Even if you don’t pursue a career in one of these fields, the ability to manipulate, analyze, and visualize data (otherwise known as data science) is an extremely marketable skill in many professions right now.

Additional resources and where to get help

We will go over the basics of using R during lab sessions but there are many good online resources for learning R and getting help. A few of my favorites include:

Of course, if you encounter error messages you don’t understand or need help figuring out how to accomplish something in R, google is your best friend (even the most experienced R users use google on a daily basis). The key to finding answers on google is asking the right questions. Because we will not spend much time on this topic in lab, please refer to these links for advice on formulating R-related questions:

Using R- the very basics

As a statistical programming tool, one thing R is very good at is doing math.
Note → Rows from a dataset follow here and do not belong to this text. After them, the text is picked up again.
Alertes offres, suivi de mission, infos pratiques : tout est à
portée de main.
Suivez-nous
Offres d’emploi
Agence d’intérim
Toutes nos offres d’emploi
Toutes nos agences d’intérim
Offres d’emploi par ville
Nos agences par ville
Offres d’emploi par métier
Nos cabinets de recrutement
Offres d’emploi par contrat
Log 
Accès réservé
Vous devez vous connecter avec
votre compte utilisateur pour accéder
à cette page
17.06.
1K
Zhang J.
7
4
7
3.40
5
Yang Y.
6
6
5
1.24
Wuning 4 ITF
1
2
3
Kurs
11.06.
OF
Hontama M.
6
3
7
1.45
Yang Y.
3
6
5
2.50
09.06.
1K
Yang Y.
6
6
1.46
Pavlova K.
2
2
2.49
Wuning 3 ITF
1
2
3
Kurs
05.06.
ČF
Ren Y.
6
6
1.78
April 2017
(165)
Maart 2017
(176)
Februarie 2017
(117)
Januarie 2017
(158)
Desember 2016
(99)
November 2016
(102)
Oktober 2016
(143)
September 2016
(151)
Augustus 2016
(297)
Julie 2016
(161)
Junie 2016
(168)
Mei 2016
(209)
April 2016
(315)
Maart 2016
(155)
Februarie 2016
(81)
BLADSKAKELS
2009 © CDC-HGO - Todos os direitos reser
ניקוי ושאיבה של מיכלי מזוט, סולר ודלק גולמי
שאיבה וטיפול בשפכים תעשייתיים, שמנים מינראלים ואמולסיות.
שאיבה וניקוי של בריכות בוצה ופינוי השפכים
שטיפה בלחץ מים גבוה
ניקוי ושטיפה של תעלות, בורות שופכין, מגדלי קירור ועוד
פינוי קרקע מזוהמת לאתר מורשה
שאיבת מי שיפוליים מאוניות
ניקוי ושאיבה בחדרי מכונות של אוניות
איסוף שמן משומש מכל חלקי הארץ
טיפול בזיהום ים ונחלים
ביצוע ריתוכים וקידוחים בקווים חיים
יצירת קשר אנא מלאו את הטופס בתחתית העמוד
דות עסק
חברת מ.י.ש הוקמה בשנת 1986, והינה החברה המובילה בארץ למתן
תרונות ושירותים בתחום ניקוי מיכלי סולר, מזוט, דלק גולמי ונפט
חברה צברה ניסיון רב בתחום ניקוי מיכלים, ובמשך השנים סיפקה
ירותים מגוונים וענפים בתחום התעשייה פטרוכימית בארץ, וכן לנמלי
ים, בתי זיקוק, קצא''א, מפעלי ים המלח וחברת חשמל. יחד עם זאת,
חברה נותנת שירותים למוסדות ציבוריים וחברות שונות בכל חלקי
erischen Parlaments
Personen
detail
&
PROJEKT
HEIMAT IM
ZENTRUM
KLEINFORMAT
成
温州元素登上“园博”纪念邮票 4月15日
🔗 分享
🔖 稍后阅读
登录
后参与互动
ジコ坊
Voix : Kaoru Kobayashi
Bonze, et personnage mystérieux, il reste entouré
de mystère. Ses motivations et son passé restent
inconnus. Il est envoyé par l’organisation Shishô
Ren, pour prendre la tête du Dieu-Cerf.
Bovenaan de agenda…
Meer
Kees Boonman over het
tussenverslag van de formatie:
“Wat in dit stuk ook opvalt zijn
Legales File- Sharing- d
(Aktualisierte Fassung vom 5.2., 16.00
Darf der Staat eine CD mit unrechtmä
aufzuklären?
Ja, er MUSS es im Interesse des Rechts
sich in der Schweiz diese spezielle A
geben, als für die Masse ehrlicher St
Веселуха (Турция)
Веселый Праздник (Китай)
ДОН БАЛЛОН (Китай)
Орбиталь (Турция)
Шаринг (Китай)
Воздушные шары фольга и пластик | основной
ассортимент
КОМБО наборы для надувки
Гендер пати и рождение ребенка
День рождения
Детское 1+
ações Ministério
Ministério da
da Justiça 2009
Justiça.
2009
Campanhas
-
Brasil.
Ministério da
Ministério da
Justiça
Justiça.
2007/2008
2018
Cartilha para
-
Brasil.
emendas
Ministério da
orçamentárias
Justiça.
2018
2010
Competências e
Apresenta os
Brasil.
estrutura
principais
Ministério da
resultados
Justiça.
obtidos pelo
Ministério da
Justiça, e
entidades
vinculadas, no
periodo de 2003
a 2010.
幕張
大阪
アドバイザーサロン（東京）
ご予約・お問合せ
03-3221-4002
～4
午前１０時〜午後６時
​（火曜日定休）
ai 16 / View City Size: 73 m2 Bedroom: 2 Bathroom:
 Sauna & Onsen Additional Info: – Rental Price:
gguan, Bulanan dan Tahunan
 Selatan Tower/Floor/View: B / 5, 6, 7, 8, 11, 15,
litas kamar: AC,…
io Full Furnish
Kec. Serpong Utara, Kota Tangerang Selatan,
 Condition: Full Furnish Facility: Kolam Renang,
So as a starting point, let’s treat R like a fancy calculator.

We interact with this calculator by typing numbers and operators (+, -, *, /) into the Console window.

Let’s try it - in the bottom left window (the Console), write the Rcode required to add two plus two and then press enter:

2+2

When you run the code, you should see the answer printed below the window. Play with your code a bit - try changing the number and the operators and then run the code again.

Creating objects

We can run R like a calculator by typing equations directly into the console and then printing the answer. But usually we don’t want to just do a calculation and see the answer. Instead, we assign values to objects. That object is then saved in R’s memory which allows us to use that object later in our analysis.
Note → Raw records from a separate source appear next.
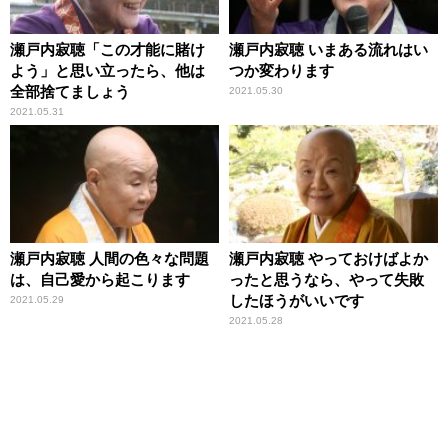
瀬戸内寂聴「この才能に賭け
瀬戸内寂聴 いまある流れはい
よう」と思い立ったら、他は
つか変わります
全部捨てましょう
2021.05.30
2021.05.31
瀬戸内寂聴 人間の色々な問題
瀬戸内寂聴 やっておけばよか
は、自己愛から起こります
ったと思うなら、やって失敗
したほうがいいです
2021.05.29
2021.05.28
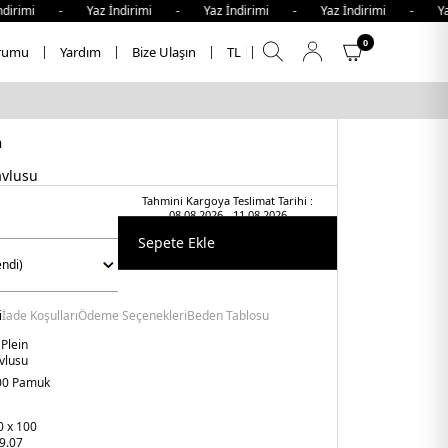
rimi - Yaz İndirimi - Yaz İndirimi - Yaz İndirimi - Yaz İ
0
rumu
Yardım
Bize Ulaşın
TL
n
avlusu
Tahmini Kargoya Teslimat Tarihi :
08.08.2026 - 11.08.2026
Sepete Ekle
i
İade Koşulları
Ödeme Seçenekleri
Beden Tablosu
 Plein
vlusu
00 Pamuk
0 x 100
9.07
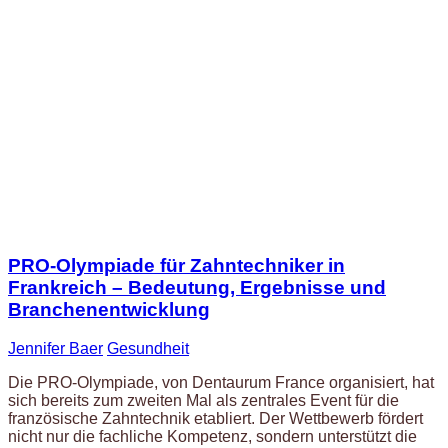
PRO-Olympiade für Zahntechniker in
Frankreich – Bedeutung, Ergebnisse und
Branchenentwicklung
Jennifer Baer
Gesundheit
Die PRO-Olympiade, von Dentaurum France organisiert, hat
sich bereits zum zweiten Mal als zentrales Event für die
französische Zahntechnik etabliert. Der Wettbewerb fördert
nicht nur die fachliche Kompetenz, sondern unterstützt die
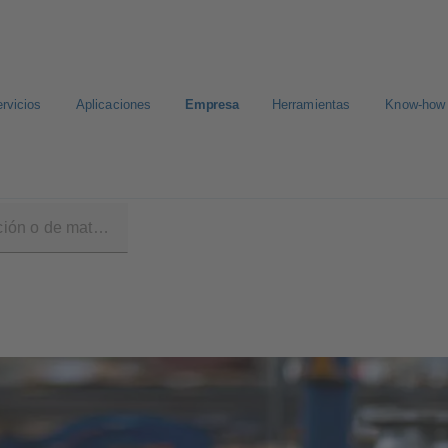
rvicios
Aplicaciones
Empresa
Herramientas
Know-how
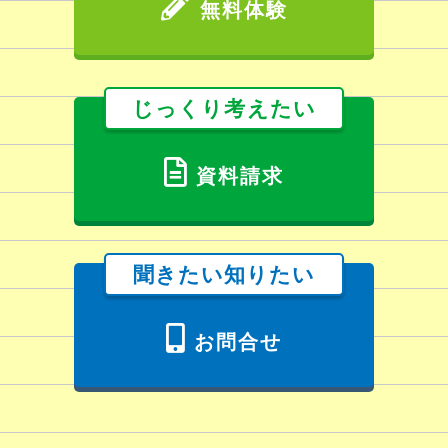
無料体験
じっくり考えたい
資料請求
聞きたい知りたい
お問合せ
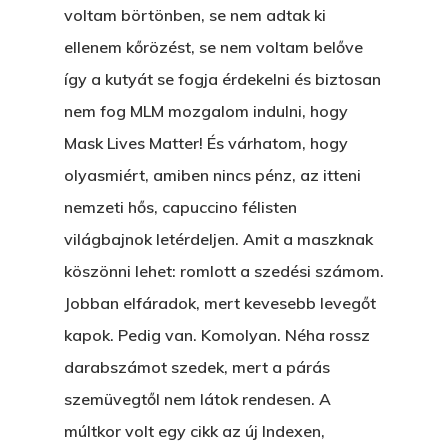
A Kaszinó
voltam börtönben, se nem adtak ki
ellenem kőrözést, se nem voltam belőve
AZ IGAZI AJÁNDÉK
így a kutyát se fogja érdekelni és biztosan
Párizs És Újra MI
nem fog MLM mozgalom indulni, hogy
Egy Hitelt, Ödön?
Mask Lives Matter! És várhatom, hogy
olyasmiért, amiben nincs pénz, az itteni
ELMENT A VILLAMOS
nemzeti hős, capuccino félisten
EGY BANKOT, ÖDÖN?
világbajnok letérdeljen. Amit a maszknak
köszönni lehet: romlott a szedési számom.
GYERE VELEM
Jobban elfáradok, mert kevesebb levegőt
KÖNYVESBOLTBA, ANY
kapok. Pedig van. Komolyan. Néha rossz
A „BECSÜLETES” ÜGY
darabszámot szedek, mert a párás
Hogyan Tudta Feladni 
szemüvegtől nem látok rendesen. A
Egyházasmordízomad
múltkor volt egy cikk az új Indexen,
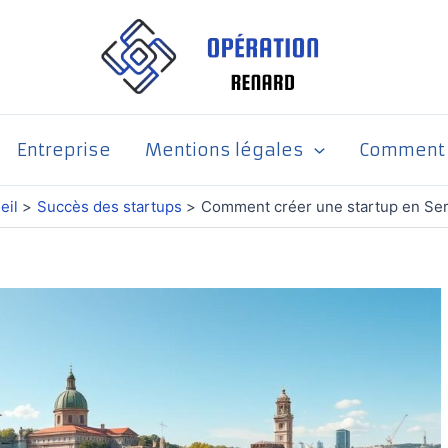
Entreprise
Mentions légales
Comment p
eil
Succès des startups
Comment créer une startup en Ser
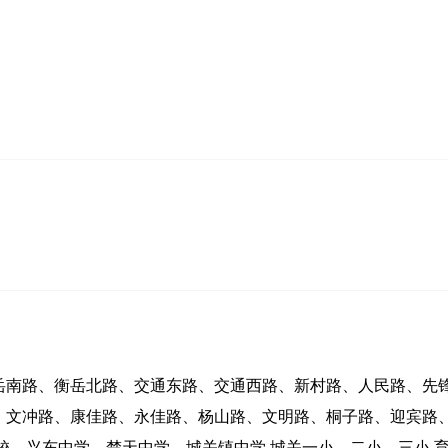
岳南路、衡岳北路、交通东路、交通西路、新村路、人民路、先
、文冲路、康佳路、永佳路、杨山路、文明路、桐子路、迎宾路
校、兴东中学、楚天中学、城关镇中学.城关一小、二小、三小.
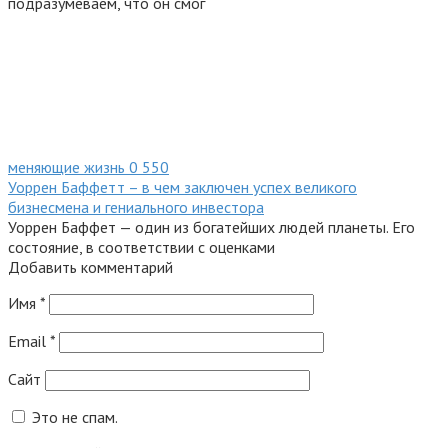
подразумеваем, что он смог
меняющие жизнь
0
550
Уоррен Баффетт – в чем заключен успех великого
бизнесмена и гениального инвестора
Уоррен Баффет — один из богатейших людей планеты. Его
состояние, в соответствии с оценками
Добавить комментарий
Имя
*
Email
*
Сайт
Это не спам.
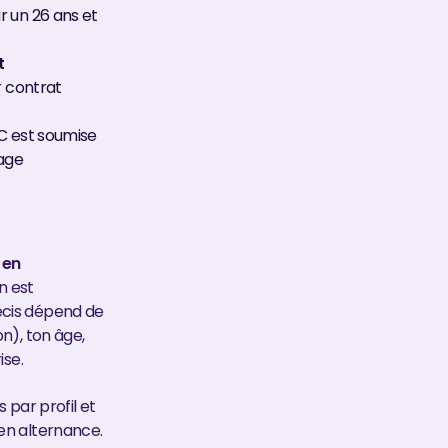
r un 26 ans et
t
r contrat
IC est soumise
sage
 en
n est
écis dépend de
n), ton âge,
ise.
s par profil et
en alternance.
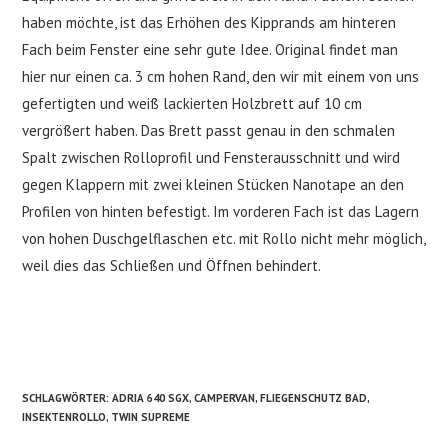
haben möchte, ist das Erhöhen des Kipprands am hinteren
Fach beim Fenster eine sehr gute Idee. Original findet man
hier nur einen ca. 3 cm hohen Rand, den wir mit einem von uns
gefertigten und weiß lackierten Holzbrett auf 10 cm
vergrößert haben. Das Brett passt genau in den schmalen
Spalt zwischen Rolloprofil und Fensterausschnitt und wird
gegen Klappern mit zwei kleinen Stücken Nanotape an den
Profilen von hinten befestigt. Im vorderen Fach ist das Lagern
von hohen Duschgelflaschen etc. mit Rollo nicht mehr möglich,
weil dies das Schließen und Öffnen behindert.
SCHLAGWÖRTER
:
ADRIA 640 SGX
,
CAMPERVAN
,
FLIEGENSCHUTZ BAD
,
INSEKTENROLLO
,
TWIN SUPREME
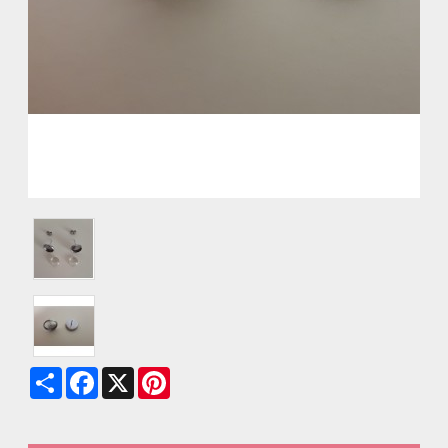
Share
Facebook
X
Pinterest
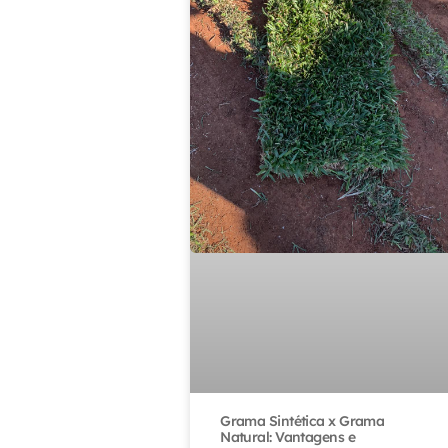
Grama Sintética x Grama
Natural: Vantagens e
This might seem a bit confusing if you are new to programming so let’s try it. The following code creates an object called x and assigns it a value of 3:

x <- 3

The operator <- is how we do assignments in R. Whatever is to the left of <- is the object’s name and whatever is to the right is the value. As we will see later, objects can be much more complex than simply a number but for now, we’ll keep it simple.


You try it - change the code to create an object called new.x. Instead of assigning new.x a number, give it a calculation, for example 25/5. What do you think the value of new.x is?


Working with objects

In the exercise above, you may have noticed that after running the code, R did not print anything. That is because we simply told R to create the object (in the top right window, if you click on the Environment tab, you should see x and new.x). Now that it is stored in R’s memory, we can do a lot of things with it. For one, we can print it to see the value. To do that, we simply type the name of the object and run the code:

new.x <- 25/5
new.x
#> [1] 5

We can also use objects to create new objects. What do you think the following code does?

x <- 3
y <- x*4

After running it, print the new object y to see its value. Were you right?

Naming objects

It’s a good idea to give objects names that tell you something about what the object represents. Names can be as long as you want them to be but should not have spaces (also remember long names require more typing so brevity is a good rule of thumb). Names also cannot start with a number and R is case-sensitive so, for example, Apple is not the same as apple.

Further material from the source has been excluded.